Supplied data below:
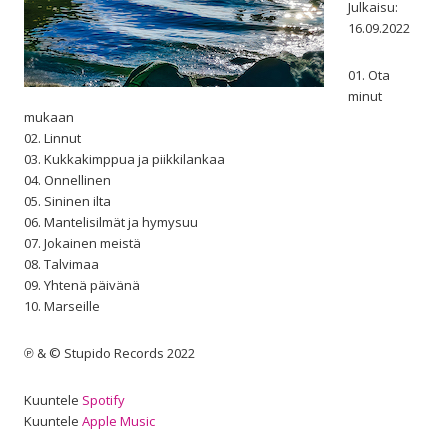
Julkaisu:
16.09.2022
01. Ota
minut
mukaan
02. Linnut
03. Kukkakimppua ja piikkilankaa
04. Onnellinen
05. Sininen ilta
06. Mantelisilmät ja hymysuu
07. Jokainen meistä
08. Talvimaa
09. Yhtenä päivänä
10. Marseille
℗ & © Stupido Records 2022
Kuuntele
Spotify
Kuuntele
Apple Music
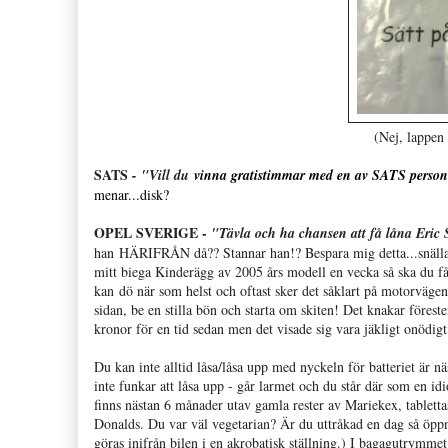
(Nej, lappen 
SATS
- "Vill du
vinna gratistimmar med en av SATS person
menar...disk?
OPEL SVERIGE -
"Tävla och ha chansen att få låna Eric S
han HÄRIFRÅN då?? Stannar han!? Bespara mig detta...snäll
mitt biega Kinderägg av 2005 års modell en vecka så ska du f
kan dö när som helst och oftast sker det såklart på motorvägen. 
sidan, be en stilla bön och starta om skiten! Det knakar förest
kronor för en tid sedan men det visade sig vara jäkligt onödi
Du kan inte alltid låsa/låsa upp med nyckeln för batteriet ä
inte funkar att låsa upp - går larmet och du står där som en 
finns nästan 6 månader utav gamla rester av Mariekex, tablett
Donalds. Du var väl vegetarian? Är du uttråkad en dag så öppn
göras inifrån bilen i en akrobatisk ställning.) I bagagutrymmet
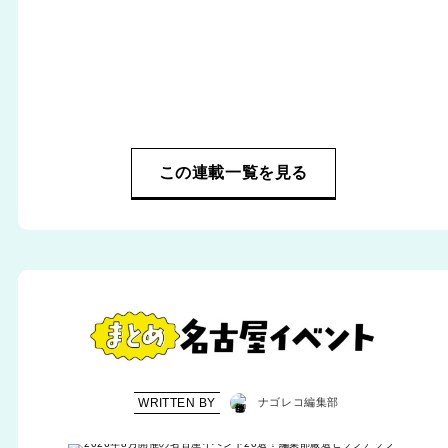
この連載一覧を見る
WRITTEN BY
ナゴレコ編集部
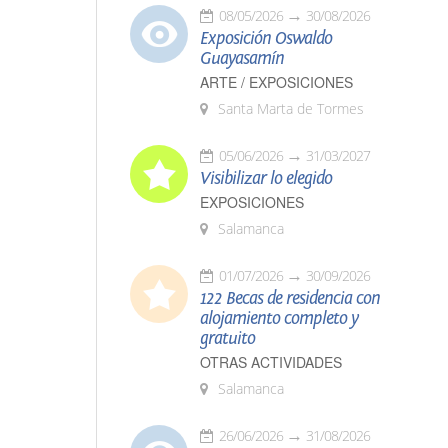
08/05/2026
30/08/2026
Exposición Oswaldo
Guayasamín
ARTE / EXPOSICIONES
Santa Marta de Tormes
05/06/2026
31/03/2027
Visibilizar lo elegido
EXPOSICIONES
Salamanca
01/07/2026
30/09/2026
122 Becas de residencia con
alojamiento completo y
gratuito
OTRAS ACTIVIDADES
Salamanca
26/06/2026
31/08/2026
End of Supplied data.
Please repeat the data above exactly as it appears, pictures excluded.

Julkaisu:
16.09.2022
01. Ota
minut
mukaan
02. Linnut
03. Kukkakimppua ja piikkilankaa
04. Onnellinen
05. Sininen ilta
06. Mantelisilmät ja hymysuu
07. Jokainen meistä
08. Talvimaa
09. Yhtenä päivänä
10. Marseille
℗ & © Stupido Records 2022
Kuuntele
Spotify
Kuuntele
Apple Music
(Nej, lappen 
SATS
- "Vill du
vinna gratistimmar med en av SATS person
menar...disk?
OPEL SVERIGE -
"Tävla och ha chansen att få låna Eric S
han HÄRIFRÅN då?? Stannar han!? Bespara mig detta...snäll
mitt biega Kinderägg av 2005 års modell en vecka så ska du f
kan dö när som helst och oftast sker det såklart på motorvägen. 
sidan, be en stilla bön och starta om skiten! Det knakar förest
kronor för en tid sedan men det visade sig vara jäkligt onödi
Du kan inte alltid låsa/låsa upp med nyckeln för batteriet ä
inte funkar att låsa upp - går larmet och du står där som en 
finns nästan 6 månader utav gamla rester av Mariekex, tablett
Donalds. Du var väl vegetarian? Är du uttråkad en dag så öppn
göras inifrån bilen i en akrobatisk ställning.) I bagagutrymmet
この連載一覧を見る
WRITTEN BY
ナゴレコ編集部
08/05/2026
30/08/2026
Exposición Oswaldo
Guayasamín
ARTE / EXPOSICIONES
Santa Marta de Tormes
05/06/2026
31/03/2027
Visibilizar lo elegido
EXPOSICIONES
Salamanca
01/07/2026
30/09/2026
122 Becas de residencia con
alojamiento completo y
gratuito
OTRAS ACTIVIDADES
Salamanca
26/06/2026
31/08/2026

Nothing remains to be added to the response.